More than the official AIADMK candidate or the DMK's, it is Dinakaran's presence in the fray that lends this contest an extra edge.
He may be down and out for the moment, but anyone who writes him off will be misreading his clout over a section of the AIADMK and its legislators.
What is the secret behind his success? Many theories float about, but most agree on one fact. As the one who controls the AIADMK's purse strings after Sasikala was sent to prison, his importance cannot diminish with the outcome in one by-election.
I am going to work for Dinakaran, he is spending money lavishly and so he will win," says G Solomon who has driven all the way to Chennai from Thoothukudi in southern Tamil Nadu.
The New Indian Express newspaper reports that anti-corruption activists have been functioning as force multipliers for the Election Commission in its effort to curtail the use of money power in the constituency.
So far 52 cars have been seized, but that does not seem to have deterred the inflow of party workers from other parts of the state into R K Nagar.
There are unforeseen consequences of such zeal. Like taxi drivers unwilling to ply to the constituency.

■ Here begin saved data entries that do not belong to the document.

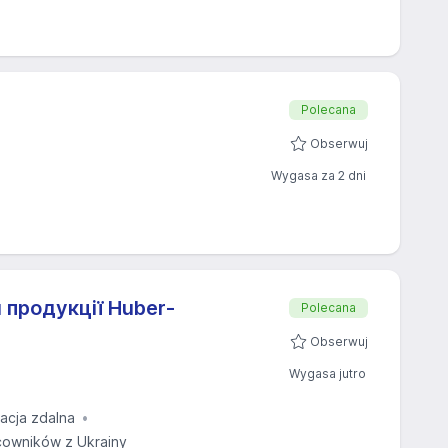
Polecana
Obserwuj
Wygasa za 2 dni
и продукції Huber-
Polecana
Obserwuj
Wygasa jutro
tacja zdalna
owników z Ukrainy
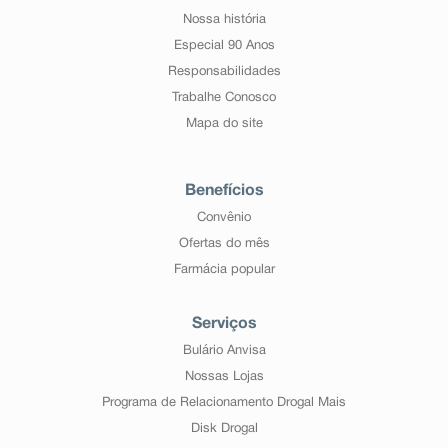
Nossa história
Especial 90 Anos
Responsabilidades
Trabalhe Conosco
Mapa do site
Benefícios
Convênio
Ofertas do mês
Farmácia popular
Serviços
Bulário Anvisa
Nossas Lojas
Programa de Relacionamento Drogal Mais
Disk Drogal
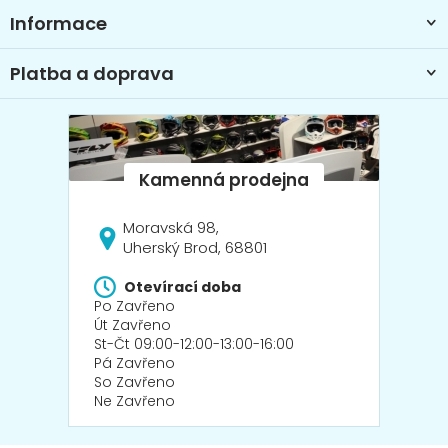
Informace
Platba a doprava
Moravská 98,
Uherský Brod, 68801
Otevírací doba
Po Zavřeno
Út Zavřeno
St-Čt 09:00-12:00-13:00-16:00
Pá Zavřeno
So Zavřeno
Ne Zavřeno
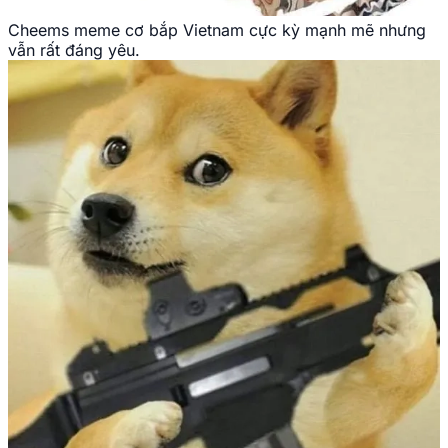
Cheems meme cơ bắp Vietnam cực kỳ mạnh mẽ nhưng
vẫn rất đáng yêu.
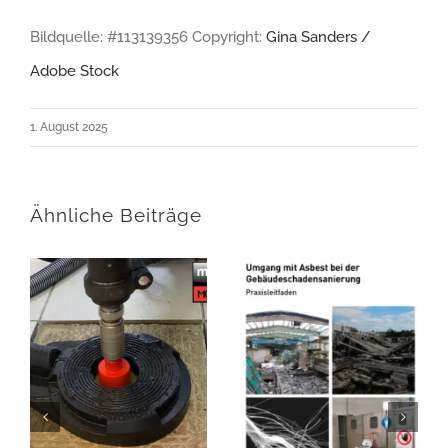
Bildquelle: #113139356 Copyright:
Gina Sanders /
Adobe Stock
1. August 2025
Ähnliche Beiträge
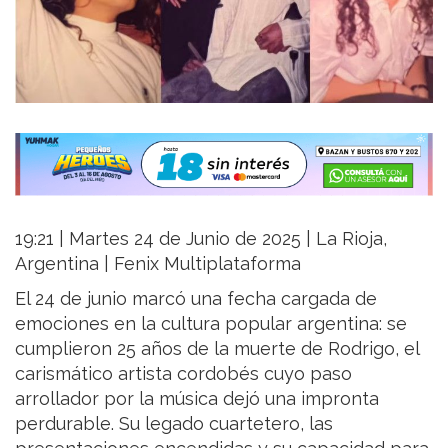
19:21 | Martes 24 de Junio de 2025 | La Rioja,
Argentina | Fenix Multiplataforma
El 24 de junio marcó una fecha cargada de
emociones en la cultura popular argentina: se
cumplieron 25 años de la muerte de Rodrigo, el
carismático artista cordobés cuyo paso
arrollador por la música dejó una impronta
perdurable. Su legado cuartetero, las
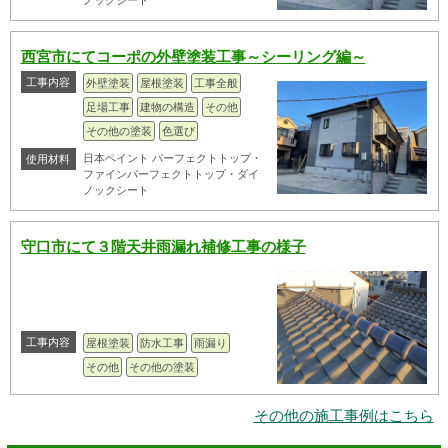
西宮市にてコーポの外壁塗装工事～シーリング編～
工事内容
外壁塗装
屋根塗装
工事全般
足場工事
建物の構造
その他
その他の塗装
色選び
日本ペイント パーフェクトトップ・
使用材料
ファインパーフェクトトップ・ダイ
ノックシート
守口市にて３階天井雨漏れ補修工事の様子
工事内容
屋根塗装
防水工事
雨漏り
その他
その他の塗装
その他の施工事例はこちら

"If you are carrying money, my cab will be seized," one cabbie told me, relenting only on seeing my journalistic credentials. "You don't know how many cabs have been seized for no fault of theirs," he explains, asking, "How do we know what the passenger is carrying?"
"Money is even now being distributed," one cabbie alleges, "but outside the constituency."
"When they go around asking for votes, they also ask who the voters trust in their locality. Whoever is named is called to another locality outside and given the money to be distributed," this cabbie claims.
"If the Election Commission thinks it has stopped money distribution," he says, "they are mistaken."
The DMK is trying hard to win this by-election. Its election office in the constituency is large, with flags of all its supporting parties fluttering above the entrance.
Everything appears to be well organised. DMK cadres coming in for lunch money have to sign for it. A huge board at one end of the room gives the house-to-house campaign schedule for the next few days.
And there are cars parked at the venue, suggesting that the DMK does not plan to lose the election for lack of resources, or will.